They are almost orthogonal concepts in some regards. Bayesian models (and in particular Bayesian networks or graphical models) and neural networks are about different things. The former try hard to capture uncertainty and causality. The later are all about non-linearity.
For example, Pyro implements tons of facilities to have Bayesian models augmented with neural networks.
It makes a lot of sense from a modeling perspective to model the big picture using a Bayesian model (generally a graphical model) and then use neural networks for some components. You capture the overall causal structure, but you are also outputting really precise predictions. For example, a deep markov model.
There are tons of unexplored ideas combining both, and in general I think this is the future of deep learning and one component towards AGI.
I actually really think that the way Bayesian probability factors in subjective probability is key, in that even if an algorithm spits out a result, it is still subject to human interpretation as well. I think some kind of composite decision support with both purely objective results (e.g. neural networks or other models that are purely machine based) as well as subjective beliefs could be really interesting and I still haven't seen much that does this.
I think maybe reinforcement learning where human feedback becomes part of the loop is about as close as I could think of. But that is different than factoring in human input to probability calculations.
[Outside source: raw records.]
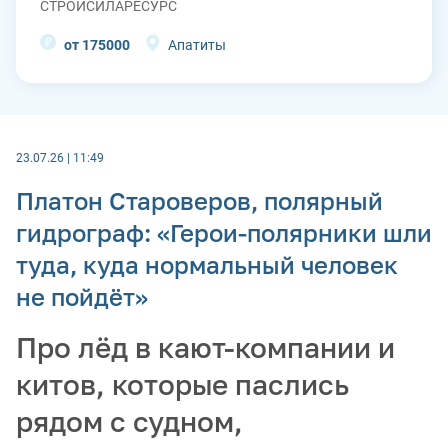
СТРОЙСИЛАРЕСУРС
от 175000
Апатиты
23.07.26 | 11:49
Платон Староверов, полярный
гидрограф: «Герои-полярники шли
туда, куда нормальный человек
не пойдёт»
Про лёд в кают-компании и
китов, которые паслись
рядом с судном,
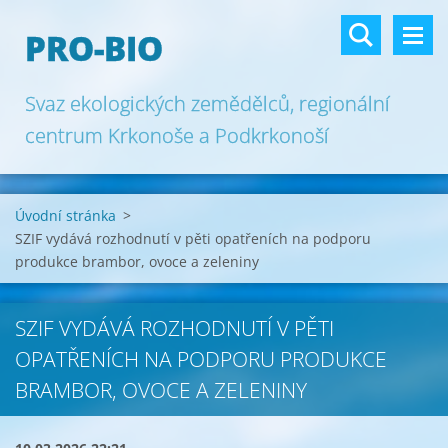
PRO-BIO
Svaz ekologických zemědělců, regionální
centrum Krkonoše a Podkrkonoší
Úvodní stránka
>
SZIF vydává rozhodnutí v pěti opatřeních na podporu
produkce brambor, ovoce a zeleniny
SZIF VYDÁVÁ ROZHODNUTÍ V PĚTI
OPATŘENÍCH NA PODPORU PRODUKCE
BRAMBOR, OVOCE A ZELENINY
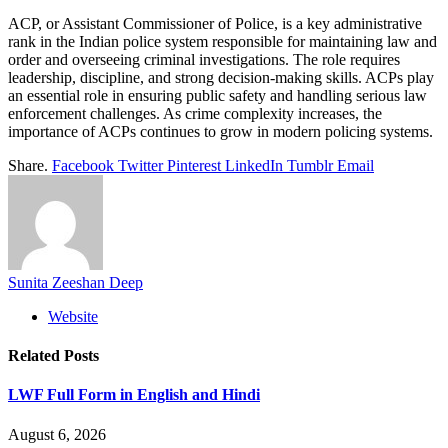
ACP, or Assistant Commissioner of Police, is a key administrative
rank in the Indian police system responsible for maintaining law and
order and overseeing criminal investigations. The role requires
leadership, discipline, and strong decision-making skills. ACPs play
an essential role in ensuring public safety and handling serious law
enforcement challenges. As crime complexity increases, the
importance of ACPs continues to grow in modern policing systems.
Share.
Facebook
Twitter
Pinterest
LinkedIn
Tumblr
Email
Sunita Zeeshan Deep
Website
Related
Posts
LWF Full Form in English and Hindi
August 6, 2026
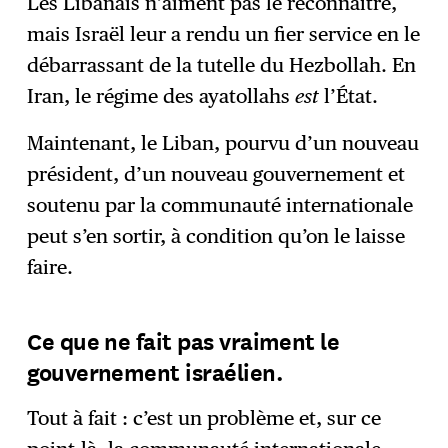
Les Libanais n’aiment pas le reconnaître,
mais Israël leur a rendu un fier service en le
débarrassant de la tutelle du Hezbollah. En
Iran, le régime des ayatollahs
est
l’État.
Maintenant, le Liban, pourvu d’un nouveau
président, d’un nouveau gouvernement et
soutenu par la communauté internationale
peut s’en sortir, à condition qu’on le laisse
faire.
Ce que ne fait pas vraiment le
gouvernement israélien.
Tout à fait : c’est un problème et, sur ce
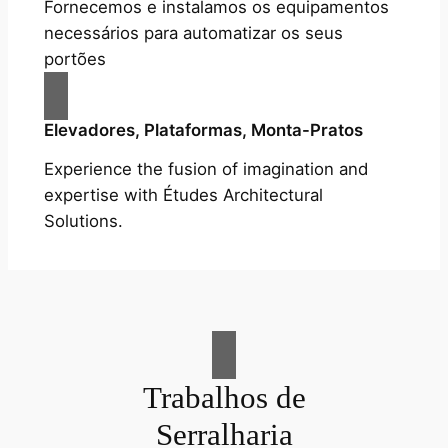
Fornecemos e instalamos os equipamentos
necessários para automatizar os seus
portões
Elevadores, Plataformas, Monta-Pratos
Experience the fusion of imagination and
expertise with Études Architectural
Solutions.
Trabalhos de
Serralharia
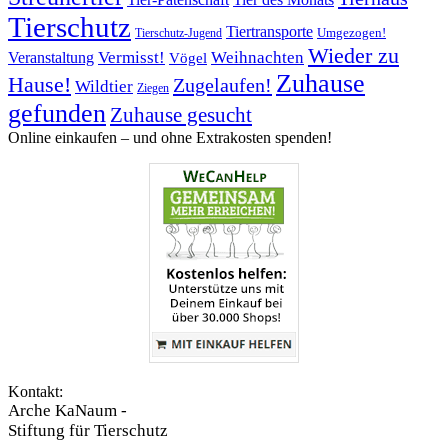
Tierschutz
Tiertransporte
Umgezogen!
Tierschutz-Jugend
Wieder zu
Vermisst!
Weihnachten
Veranstaltung
Vögel
Zuhause
Hause!
Zugelaufen!
Wildtier
Ziegen
gefunden
Zuhause gesucht
Online einkaufen – ­und ohne Extrakosten spenden!
Kontakt:
Arche KaNaum -
Stiftung für Tierschutz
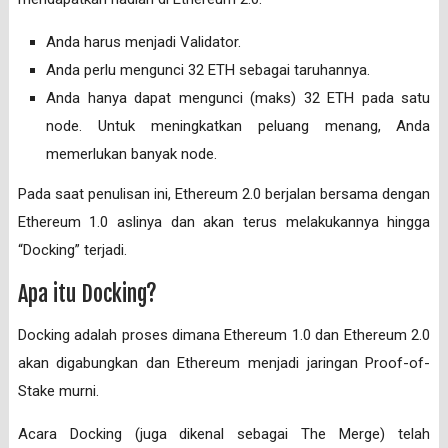
Anda harus menjadi Validator.
Anda perlu mengunci 32 ETH sebagai taruhannya.
Anda hanya dapat mengunci (maks) 32 ETH pada satu
node. Untuk meningkatkan peluang menang, Anda
memerlukan banyak node.
Pada saat penulisan ini, Ethereum 2.0 berjalan bersama dengan
Ethereum 1.0 aslinya dan akan terus melakukannya hingga
“Docking” terjadi.
Apa itu Docking?
Docking adalah proses dimana Ethereum 1.0 dan Ethereum 2.0
akan digabungkan dan Ethereum menjadi jaringan Proof-of-
Stake murni.
Acara Docking (juga dikenal sebagai The Merge) telah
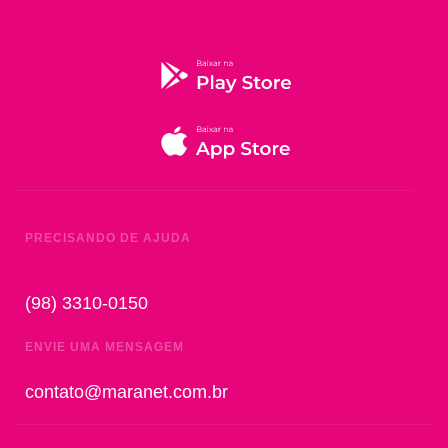
PRECISANDO DE AJUDA
(98) 3310-0150
ENVIE UMA MENSAGEM
contato@maranet.com.br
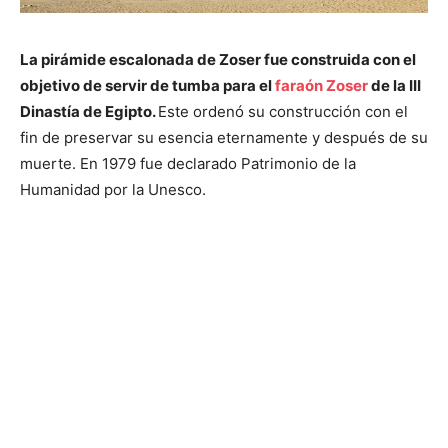
La pirámide escalonada de Zoser fue construida con el
objetivo de servir de tumba para el
faraón Zoser
de la III
Dinastía de Egipto.
Este ordenó su construcción con el
fin de preservar su esencia eternamente y después de su
muerte. En 1979 fue declarado Patrimonio de la
Humanidad por la Unesco.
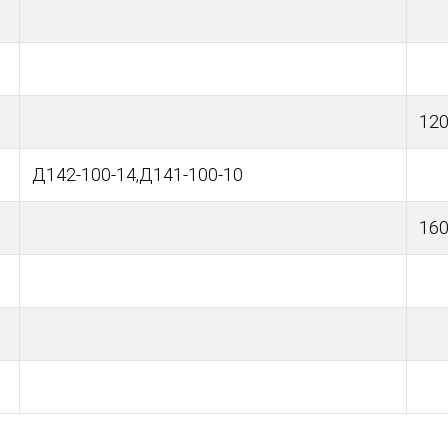
120
Д142-100-14,Д141-100-10
160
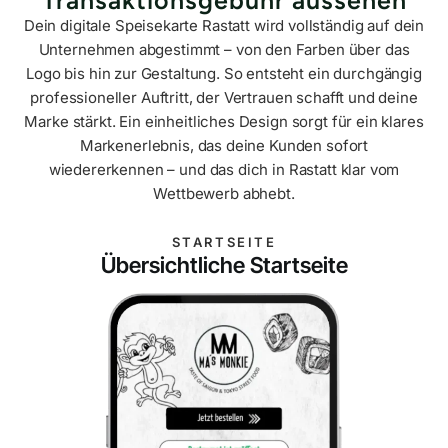
Transaktionsgebühr aussehen
Dein digitale Speisekarte Rastatt wird vollständig auf dein
Unternehmen abgestimmt – von den Farben über das
Logo bis hin zur Gestaltung. So entsteht ein durchgängig
professioneller Auftritt, der Vertrauen schafft und deine
Marke stärkt. Ein einheitliches Design sorgt für ein klares
Markenerlebnis, das deine Kunden sofort
wiedererkennen – und das dich in Rastatt klar vom
Wettbewerb abhebt.
STARTSEITE
Übersichtliche Startseite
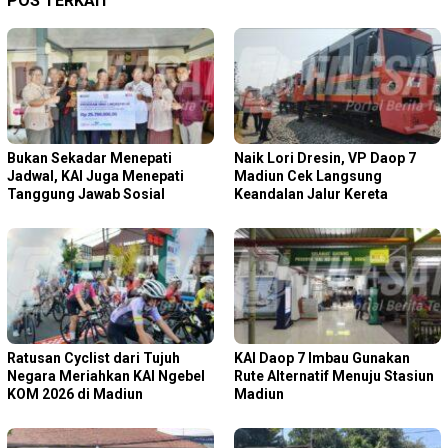
POS TERKAIT
Bukan Sekadar Menepati
Naik Lori Dresin, VP Daop 7
Jadwal, KAI Juga Menepati
Madiun Cek Langsung
Tanggung Jawab Sosial
Keandalan Jalur Kereta
Ratusan Cyclist dari Tujuh
KAI Daop 7 Imbau Gunakan
Negara Meriahkan KAI Ngebel
Rute Alternatif Menuju Stasiun
KOM 2026 di Madiun
Madiun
Indeed. Mathematically speaking, a graphical model merely formalizes conditional independence. Their advantage is a statistical interpretation, which is also a factor that makes algorithms (like belief propagation) harder to parallelize on GPUs.
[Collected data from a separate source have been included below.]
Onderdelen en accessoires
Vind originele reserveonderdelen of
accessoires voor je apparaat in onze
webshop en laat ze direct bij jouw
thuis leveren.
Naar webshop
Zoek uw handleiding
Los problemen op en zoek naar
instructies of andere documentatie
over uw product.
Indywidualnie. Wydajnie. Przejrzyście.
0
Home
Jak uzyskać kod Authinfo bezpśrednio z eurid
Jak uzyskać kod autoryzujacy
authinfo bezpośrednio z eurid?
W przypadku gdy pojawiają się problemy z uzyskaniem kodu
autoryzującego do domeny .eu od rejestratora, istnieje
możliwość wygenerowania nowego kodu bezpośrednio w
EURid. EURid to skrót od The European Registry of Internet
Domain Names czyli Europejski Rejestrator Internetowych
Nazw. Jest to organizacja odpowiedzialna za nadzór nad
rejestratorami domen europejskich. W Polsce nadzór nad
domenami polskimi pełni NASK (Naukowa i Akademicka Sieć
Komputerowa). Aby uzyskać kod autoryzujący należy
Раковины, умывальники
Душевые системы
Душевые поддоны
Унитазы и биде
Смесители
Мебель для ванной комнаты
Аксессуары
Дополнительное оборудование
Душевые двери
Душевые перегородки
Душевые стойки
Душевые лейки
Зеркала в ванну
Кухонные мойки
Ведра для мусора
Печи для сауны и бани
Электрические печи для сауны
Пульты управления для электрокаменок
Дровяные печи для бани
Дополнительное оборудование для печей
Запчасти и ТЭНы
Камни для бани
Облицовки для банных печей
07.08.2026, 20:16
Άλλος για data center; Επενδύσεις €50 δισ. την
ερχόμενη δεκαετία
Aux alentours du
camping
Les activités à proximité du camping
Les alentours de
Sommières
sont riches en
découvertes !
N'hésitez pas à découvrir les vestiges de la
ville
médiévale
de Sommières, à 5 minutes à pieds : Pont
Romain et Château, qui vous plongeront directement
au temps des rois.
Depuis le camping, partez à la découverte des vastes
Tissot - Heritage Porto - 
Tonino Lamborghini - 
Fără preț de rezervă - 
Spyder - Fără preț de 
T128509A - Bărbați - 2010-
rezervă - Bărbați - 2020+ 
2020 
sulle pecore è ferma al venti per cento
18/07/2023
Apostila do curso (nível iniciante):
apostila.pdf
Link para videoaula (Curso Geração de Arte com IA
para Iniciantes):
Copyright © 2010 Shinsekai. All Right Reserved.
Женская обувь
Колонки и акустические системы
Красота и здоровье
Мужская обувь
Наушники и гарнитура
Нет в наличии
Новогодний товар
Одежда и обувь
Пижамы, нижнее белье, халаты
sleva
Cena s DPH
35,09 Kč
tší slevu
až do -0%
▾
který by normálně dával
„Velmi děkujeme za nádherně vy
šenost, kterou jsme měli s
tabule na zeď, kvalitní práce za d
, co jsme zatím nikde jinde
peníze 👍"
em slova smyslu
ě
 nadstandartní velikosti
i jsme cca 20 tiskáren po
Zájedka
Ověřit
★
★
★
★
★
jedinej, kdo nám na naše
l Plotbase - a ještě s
Belief propagation is hard to parallelize because, in its basic form, it’s a sequence of serial computations. If the graph is a tree, though, then it’s actually pretty easy to parallelize. The only issue is you have to wait for all the incoming messages from your children to arrive before you push your message upward. Once you reach the root, you can fully parallelize the downward pass (in a tree).
The other main issue is that in graphs with multiple paths to a single node, you can’t quite do this forward backward pass and get the _exact_ answer. You can approximate it by just passing messages in these cycles that arise, but you’re not actually guaranteed to converge to the right marginal probability anymore. This is called Loopy Belief Propagation. Additionally, there’s no real true ordering of nodes for a passing order. There’s not a natural sequence like there is from leaves to root and back when you can go around and around in circles.
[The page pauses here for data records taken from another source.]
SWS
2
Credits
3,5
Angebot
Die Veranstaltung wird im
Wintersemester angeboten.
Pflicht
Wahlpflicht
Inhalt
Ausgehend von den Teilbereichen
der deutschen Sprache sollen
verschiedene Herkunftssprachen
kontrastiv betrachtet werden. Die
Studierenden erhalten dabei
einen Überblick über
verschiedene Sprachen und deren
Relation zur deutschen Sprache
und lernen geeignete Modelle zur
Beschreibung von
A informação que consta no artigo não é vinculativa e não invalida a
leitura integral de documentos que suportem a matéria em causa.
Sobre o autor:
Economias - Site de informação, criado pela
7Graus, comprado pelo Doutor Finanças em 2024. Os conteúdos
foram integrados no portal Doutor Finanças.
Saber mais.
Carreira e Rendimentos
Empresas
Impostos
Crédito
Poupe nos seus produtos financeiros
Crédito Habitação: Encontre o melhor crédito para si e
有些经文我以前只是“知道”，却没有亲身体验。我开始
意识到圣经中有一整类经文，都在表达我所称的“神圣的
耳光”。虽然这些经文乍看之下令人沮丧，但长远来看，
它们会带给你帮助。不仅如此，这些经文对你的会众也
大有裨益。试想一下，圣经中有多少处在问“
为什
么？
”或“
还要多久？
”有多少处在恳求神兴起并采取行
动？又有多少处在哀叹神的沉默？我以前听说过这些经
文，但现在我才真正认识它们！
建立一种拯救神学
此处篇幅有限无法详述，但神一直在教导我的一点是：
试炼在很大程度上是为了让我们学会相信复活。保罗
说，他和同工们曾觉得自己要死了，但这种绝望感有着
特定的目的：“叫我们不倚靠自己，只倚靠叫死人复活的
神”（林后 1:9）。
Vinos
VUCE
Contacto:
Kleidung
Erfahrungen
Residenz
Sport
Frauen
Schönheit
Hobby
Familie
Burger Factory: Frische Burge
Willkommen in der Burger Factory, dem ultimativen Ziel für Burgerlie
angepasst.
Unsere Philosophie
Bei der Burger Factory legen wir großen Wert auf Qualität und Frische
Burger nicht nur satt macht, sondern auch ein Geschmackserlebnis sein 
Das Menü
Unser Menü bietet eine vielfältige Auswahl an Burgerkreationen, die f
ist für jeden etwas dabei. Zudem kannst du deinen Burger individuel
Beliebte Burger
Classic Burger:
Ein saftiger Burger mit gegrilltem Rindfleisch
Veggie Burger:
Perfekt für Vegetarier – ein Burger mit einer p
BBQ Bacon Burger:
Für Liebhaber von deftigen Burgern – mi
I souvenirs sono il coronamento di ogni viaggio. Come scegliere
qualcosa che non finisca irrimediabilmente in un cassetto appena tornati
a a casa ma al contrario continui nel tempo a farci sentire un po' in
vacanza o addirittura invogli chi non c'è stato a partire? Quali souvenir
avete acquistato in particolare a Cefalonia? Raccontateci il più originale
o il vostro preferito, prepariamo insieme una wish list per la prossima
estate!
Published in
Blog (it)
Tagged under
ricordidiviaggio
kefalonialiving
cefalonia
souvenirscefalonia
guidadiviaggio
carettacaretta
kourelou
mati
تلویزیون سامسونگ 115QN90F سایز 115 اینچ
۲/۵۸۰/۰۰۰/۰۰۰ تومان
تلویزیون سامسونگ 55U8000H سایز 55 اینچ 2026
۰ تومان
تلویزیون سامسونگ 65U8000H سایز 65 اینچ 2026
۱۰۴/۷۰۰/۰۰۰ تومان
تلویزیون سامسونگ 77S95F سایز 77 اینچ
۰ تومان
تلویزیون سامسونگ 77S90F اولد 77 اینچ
It surprisingly works reasonably well in a lot of cases anyway though. BP and the various approximate versions are super interesting. The original algorithms really only work on low dimensional discrete spaces or things with analytic solutions to integrating from conditional/joint to marginal distributions. However, there’s been some really cool stuff coming out in the last 5ish years about using particle based approximations to work on more complicated/continuous spaces.
That's the synthesis we've come to now, after great effort. It was far from clear in the 1980s and 1990s, when Bayesian networks and neural networks looked a lot more like competitors.
For example, Pyro implements tons of facilities to have Bayesian models augmented with neural networks.
It makes a lot of sense from a modeling perspective to model the big picture using a Bayesian model (generally a graphical model) and then use neural networks for some components. You capture the overall causal structure, but you are also outputting really precise predictions. For example, a deep markov model.
There are tons of unexplored ideas combining both, and in general I think this is the future of deep learning and one component towards AGI.